To understand how the HLA-B15:01 variant works, Hollenbach’s team collaborated with La Trobe University scientists in Australia. They focused on the concept of T-cell memory, the immune system’s way of “remembering” past infections.
The team found that T cells from individuals carrying the HLA-B15:01 variant, even those never exposed to SARS-CoV-2, still responded to a part of the novel coronavirus named NQK-Q8 peptide.
This suggests that exposure to seasonal coronaviruses, carrying a very similar peptide, NQK-A8, enabled these T cells to quickly recognize and mount an effective response against SARS-CoV-2.
“By studying their immune response, this might enable us to identify new ways of promoting immune protection against SARS-CoV-2 that could be used in future development of vaccines or drugs,” noted Stephanie Gras, a professor and laboratory head at La Trobe University.
This study, hence, unveils the genetic chess game at play in the fight against COVID-19, providing a pathway for future research and potential therapeutic developments.
The novel coronavirus, known as SARS-CoV-2, causes the infectious disease COVID-19. It was first identified in Wuhan, China, in December 2019, and since then, it has led to a global pandemic.
The virus has infected millions of people worldwide and caused millions of deaths. Here is a more in-depth explanation of what is known about COVID-19:
COVID-19 symptoms vary, but the most common include fever, cough, shortness of breath, loss of taste or smell, muscle or body aches, headache, sore throat, fatigue, and sometimes gastrointestinal problems like diarrhea.
While some people may remain asymptomatic, others can become seriously ill and develop complications like pneumonia, acute respiratory distress syndrome, or other organ problems.
COVID-19 primarily spreads through the air when an infected person coughs, sneezes, talks, or breathes.
It can also spread by touching a surface contaminated by the virus and then touching the face, although this is less common. Individuals who are symptomatic, asymptomatic, or pre-symptomatic can transmit the virus.
Preventive measures include wearing masks, maintaining physical distance from others, avoiding large gatherings, washing hands frequently, and getting vaccinated.
Vaccines developed by companies such as Pfizer-BioNTech, Moderna, Johnson & Johnson, and AstraZeneca have received emergency use authorization in various countries around the world.
Also, as we learned above, COVID-19 patients show show no symptoms often have a genetic mutation called HLA.
Treatments include antiviral drugs like Remdesivir, the steroid dexamethasone for severe cases, monoclonal antibodies, and supportive care to help relieve symptoms.
Additionally, the anticoagulant heparin is often used due to the increased risk of blood clots in severe cases. Research and trials are ongoing to develop more effective treatments.
Beyond its health impacts, COVID-19 has also led to significant economic, social, and psychological disruption worldwide, including job losses, increased mental health issues, and interruptions to education.
Several variants of SARS-CoV-2 have emerged since the start of the pandemic, some of which are more transmissible or potentially more virulent.
These include the Alpha, Beta, Gamma, and Delta variants.
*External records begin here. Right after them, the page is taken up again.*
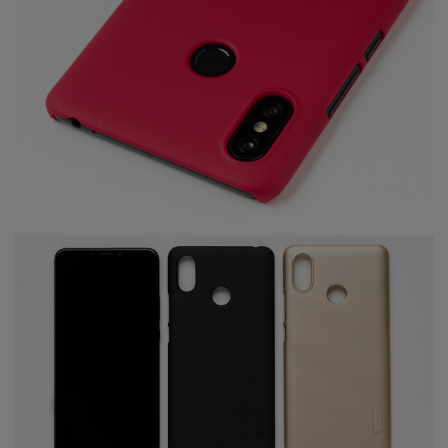
Чехол для Mi Max 3 бампер
пластиковый Nillkin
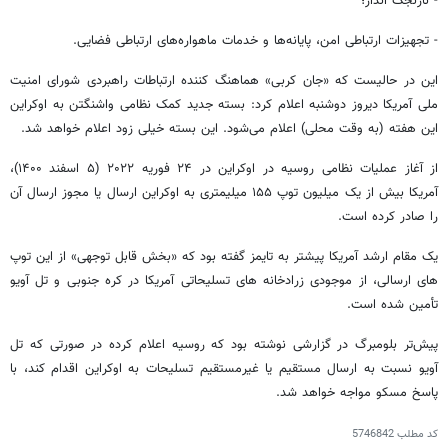
- نارنجک
انداز
؛
- تجهیزات ارتباطی امن، پایانه‌ها و خدمات ماهواره‌های ارتباطی فضایی.
این در حالیست که «جان کربی» هماهنگ کننده ارتباطات راهبردی شورای امنیت
ملی آمریکا دیروز دوشنبه اعلام کرد:
بسته جدید کمک نظامی واشنگتن به اوکراین
این هفته (به وقت محلی) اعلام می‌شود. این بسته خیلی زود اعلام خواهد شد.
از آغاز عملیات نظامی روسیه در اوکراین در ۲۴ فوریه ۲۰۲۲ (۵ اسفند ۱۴۰۰)،
آمریکا بیش از یک میلیون توپ ۱۵۵ میلیمتری به اوکراین ارسال یا مجوز ارسال آن
را صادر کرده است.
یک مقام ارشد آمریکا
پیشتر
به تایمز گفته بود که «بخش قابل توجهی» از این توپ
های
ارسالی، از موجودی زرادخانه‌
های
تسلیحاتی آمریکا در کره جنوبی و تل‌ آویو
تأمین شده است.
پیش‌تر بلومبرگ در گزارشی نوشته بود که روسیه اعلام کرده در صورتی که
تل
آویو
نسبت به ارسال مستقیم یا غیرمستقیم تسلیحات به اوکراین اقدام کند، با
پاسخ مسکو مواجه خواهد شد.
کد مطلب
5746842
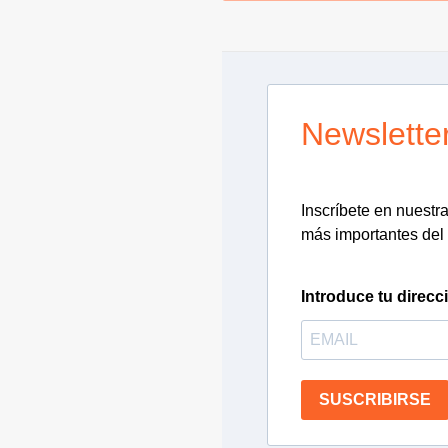
Newslette
Inscríbete en nuestra 
más importantes del 
Introduce tu direcc
SUSCRIBIRSE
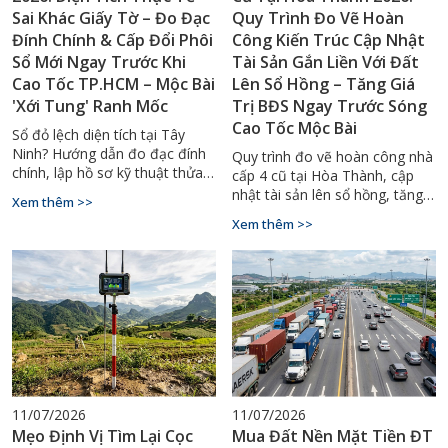
Sai Khác Giấy Tờ – Đo Đạc
Quy Trình Đo Vẽ Hoàn
Đính Chính & Cấp Đổi Phôi
Công Kiến Trúc Cập Nhật
Sổ Mới Ngay Trước Khi
Tài Sản Gắn Liền Với Đất
Cao Tốc TP.HCM – Mộc Bài
Lên Sổ Hồng – Tăng Giá
'Xới Tung' Ranh Mốc
Trị BĐS Ngay Trước Sóng
Cao Tốc Mộc Bài
Sổ đỏ lệch diện tích tại Tây
Ninh? Hướng dẫn đo đạc đính
Quy trình đo vẽ hoàn công nhà
chính, lập hồ sơ kỹ thuật thửa
cấp 4 cũ tại Hòa Thành, cập
đất, cấp đổi sổ đỏ mới 2026.
nhật tài sản lên sổ hồng, tăng
Xem thêm >>
Gọi ngay 0929.88.66.99.
giá trị thế chấp. Gọi
Xem thêm >>
0929.88.66.99 – Đo Đạc Tây
Ninh.
11/07/2026
11/07/2026
Mẹo Định Vị Tìm Lại Cọc
Mua Đất Nền Mặt Tiền ĐT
Ongoing surveillance of these variants is crucial to public health efforts to control the spread of the virus.
Some people experience prolonged symptoms or long-term effects after their acute infection has resolved, a condition sometimes referred to as “long COVID” or “Post-Acute Sequelae of SARS-CoV-2 infection” (PASC).
Symptoms can include fatigue, brain fog, breathlessness, and a host of other problems. Research is ongoing to understand why this occurs and how to treat it.